For the revision process, the Sequoia Project convened a Patient Identity Management Workgroup, comprised of industry, academic, standards and government experts.  It was charged with dispositioning comments to develop final recommendations for improved patient identity management.

In addition to affirming the draft guidance, the workgroup incorporated new proposals to support the unique patient identifier challenges of pediatrics. According to Sequoia Project officials, “There is currently no widely employed naming convention for newborns, specifically, patients who have not yet received their legal name and have a temporary name. Of course, babies do not have social security numbers or other government–assigned identification at the time of birth. The issue is further complicated in the instance of multiple births, such as triplets, and the need for in-utero procedures.”

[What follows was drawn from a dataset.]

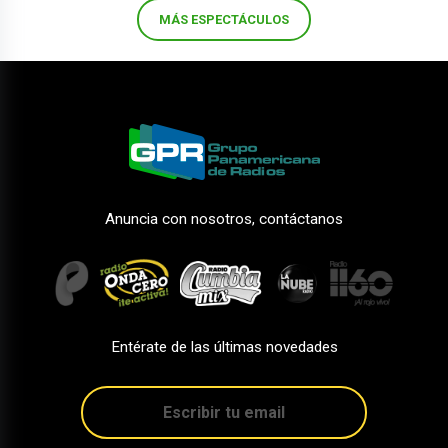
MÁS ESPECTÁCULOS
Anuncia con nosotros, contáctanos
Entérate de las últimas novedades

The full paper, including details about the study and the proposed framework for how to implement the findings nationally, is available for public use on the Sequoia Project website.

“This paper provides a roadmap for advancing our national patient matching strategy. We hope to see organizations adopt these minimal practices and maturity model for patient matching with their external health information exchange partners,” said Heflin. “If we can standardize, in practice, how EMRs [electronic medical records] and HIOs [health information organizations] leverage existing standards, we will increase patient match rates dramatically even in the absence of having a national unique patient identifier.”